• **Task item**
Since only the total matters, count the lines of these entries containing the word "המשלוח" and write that total alone.

*** Data supplied ***

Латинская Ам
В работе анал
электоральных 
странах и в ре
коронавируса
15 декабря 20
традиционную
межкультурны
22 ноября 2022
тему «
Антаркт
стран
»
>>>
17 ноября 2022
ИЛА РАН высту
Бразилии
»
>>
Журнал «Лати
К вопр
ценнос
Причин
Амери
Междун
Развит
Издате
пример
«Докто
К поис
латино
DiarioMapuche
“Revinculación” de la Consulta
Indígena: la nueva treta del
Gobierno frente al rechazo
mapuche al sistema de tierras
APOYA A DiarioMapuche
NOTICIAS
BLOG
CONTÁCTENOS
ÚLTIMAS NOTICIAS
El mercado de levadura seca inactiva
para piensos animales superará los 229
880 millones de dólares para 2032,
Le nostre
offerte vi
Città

*** End of Data supplied ***
*** Data supplied ***

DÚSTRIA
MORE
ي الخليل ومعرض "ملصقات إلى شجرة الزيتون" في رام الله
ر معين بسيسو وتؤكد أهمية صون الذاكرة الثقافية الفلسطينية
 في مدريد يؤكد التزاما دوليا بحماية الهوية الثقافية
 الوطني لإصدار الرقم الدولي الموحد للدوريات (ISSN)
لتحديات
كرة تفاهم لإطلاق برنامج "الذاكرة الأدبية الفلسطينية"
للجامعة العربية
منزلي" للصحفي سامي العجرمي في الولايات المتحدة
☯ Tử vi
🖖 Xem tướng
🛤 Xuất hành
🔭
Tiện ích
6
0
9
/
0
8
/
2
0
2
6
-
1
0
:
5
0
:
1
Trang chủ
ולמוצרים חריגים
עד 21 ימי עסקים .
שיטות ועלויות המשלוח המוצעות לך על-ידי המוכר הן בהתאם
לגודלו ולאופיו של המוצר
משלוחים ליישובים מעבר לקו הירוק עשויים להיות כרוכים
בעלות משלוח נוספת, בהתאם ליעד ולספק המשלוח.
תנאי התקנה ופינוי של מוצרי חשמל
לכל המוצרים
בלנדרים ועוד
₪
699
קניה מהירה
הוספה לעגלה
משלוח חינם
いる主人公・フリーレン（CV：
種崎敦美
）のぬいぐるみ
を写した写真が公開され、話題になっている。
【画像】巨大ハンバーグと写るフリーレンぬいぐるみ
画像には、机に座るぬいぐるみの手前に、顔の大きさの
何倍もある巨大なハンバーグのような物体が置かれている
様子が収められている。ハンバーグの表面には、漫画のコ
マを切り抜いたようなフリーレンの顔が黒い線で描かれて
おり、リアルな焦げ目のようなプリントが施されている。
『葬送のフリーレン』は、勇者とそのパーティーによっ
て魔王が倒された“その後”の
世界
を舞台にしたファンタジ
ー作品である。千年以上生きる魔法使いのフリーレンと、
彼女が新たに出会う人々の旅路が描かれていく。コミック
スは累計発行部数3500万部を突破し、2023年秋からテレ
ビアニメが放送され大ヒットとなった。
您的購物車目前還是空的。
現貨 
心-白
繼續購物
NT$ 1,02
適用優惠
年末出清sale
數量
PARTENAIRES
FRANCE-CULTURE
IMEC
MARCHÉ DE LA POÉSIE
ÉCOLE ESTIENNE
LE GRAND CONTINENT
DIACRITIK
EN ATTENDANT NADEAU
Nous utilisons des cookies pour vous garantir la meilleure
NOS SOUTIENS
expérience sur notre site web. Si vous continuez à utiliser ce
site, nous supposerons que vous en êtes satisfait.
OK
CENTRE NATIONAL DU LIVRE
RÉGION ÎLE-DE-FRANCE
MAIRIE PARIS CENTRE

*** End of Data supplied ***

• **Answer**
2